Today Nokia reported its most recent quarterly results. Lumia volumes were up 19% sequentially, hitting a new record of 8.8 million shipments. As Daniel pointed out earlier, these aren’t anywhere near iPhone volumes. Apple shipped almost 38 million iPhones, or 4.3x more phone than Nokia Lumia this past quarter. But that shouldn’t take away from Nokia’s accomplishment. They are single-handedly responsible for making Windows Phone a viable competitor in the marketplace.
Make no mistake, there is still a lot of work to be done, and we can only hope that the integration of the handset business with Microsoft goes smoothly, but Windows Phone stands a chance.
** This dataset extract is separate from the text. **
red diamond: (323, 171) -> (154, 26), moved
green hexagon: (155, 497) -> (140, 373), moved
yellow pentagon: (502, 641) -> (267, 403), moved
Anytime a platform posts double digit sequential growth in shipments we’re bound to see more developers take it seriously, not less.
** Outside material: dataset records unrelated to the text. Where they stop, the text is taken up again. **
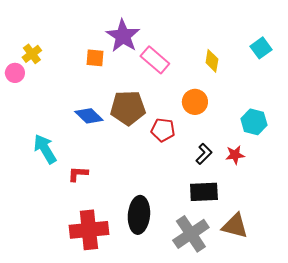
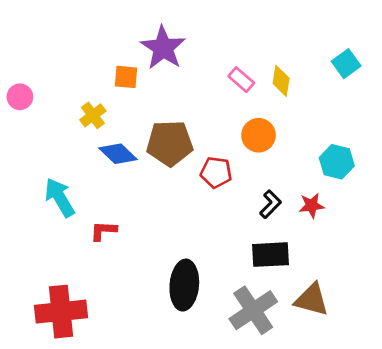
yellow cross: (32, 54) -> (93, 115), moved
pink rectangle: (155, 60) -> (241, 80), moved, size x0.7
red cross: (89, 230) -> (61, 312), moved

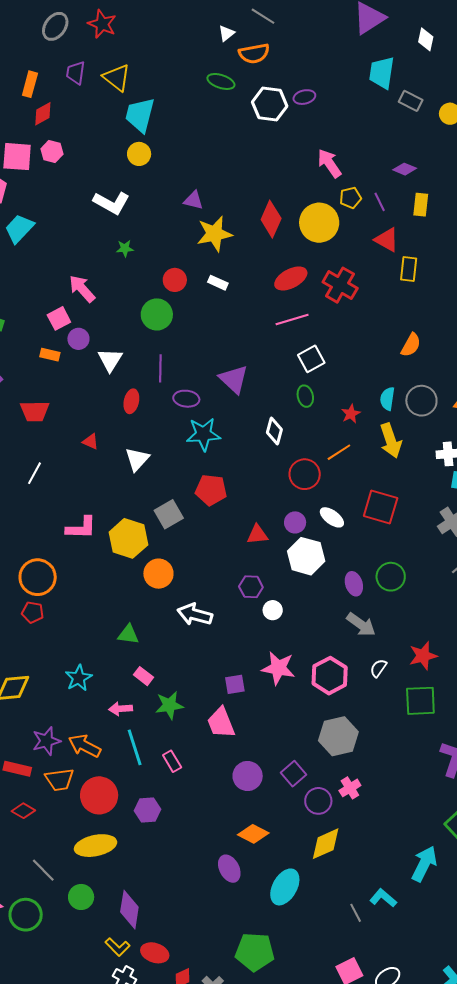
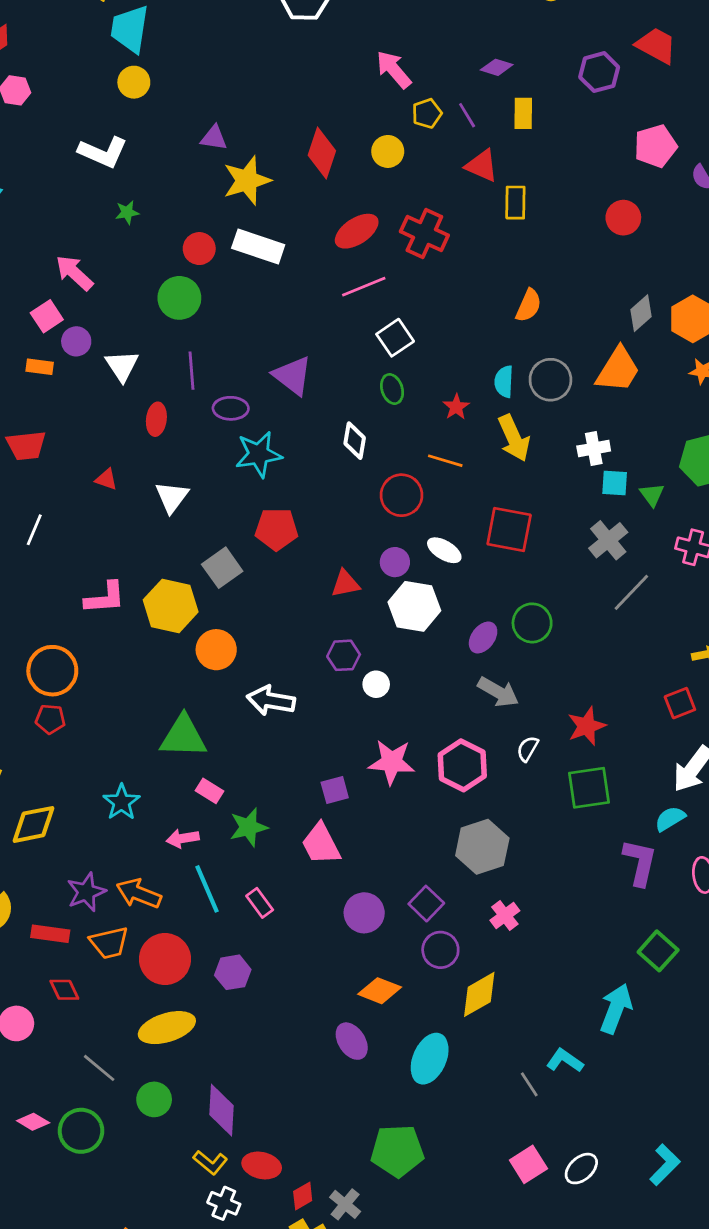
yellow circle: (319, 223) -> (388, 151), size x0.6
white rectangle: (218, 283) -> (258, 247), size x1.8
orange line: (339, 452) -> (445, 461), turned 55
purple ellipse: (354, 584) -> (483, 637), turned 60
green triangle: (128, 634) -> (183, 736), size x1.6
purple circle: (318, 801) -> (440, 950), moved
red diamond: (23, 811) -> (64, 990), turned 40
The Lumia 520 steals the show
The launch of the Lumia 520 is credited, by Nokia, for helping bring the volumes up. After initially focusing much of its efforts on the high end of the market, it seems Nokia has realized that there is a ton of opportunity lower down. For those who have decided they don’t want to buy an Android phone, there isn’t a whole lot of choice at the low end. Not too many people are interested in a legacy BlackBerry, which pretty much leaves you with Windows Phone as the only logical choice.
Nokia has been given a free pass at this market driven by BlackBerry’s failure to go there. Some might argue that the BlackBerry Q5 is a competitive entry level device powered by BlackBerry 10. But I’d point out that most of the market wants pure touchscreen, not a physical keyboard. Furthermore, Nokia Lumia average selling prices work out to US $197, which is significantly lower than any BlackBerry handset pricing estimates I’ve seen. In other words, BlackBerry doesn’t even compete where Nokia competes, and their failure is Nokia’s (and soon Microsoft’s) opportunity.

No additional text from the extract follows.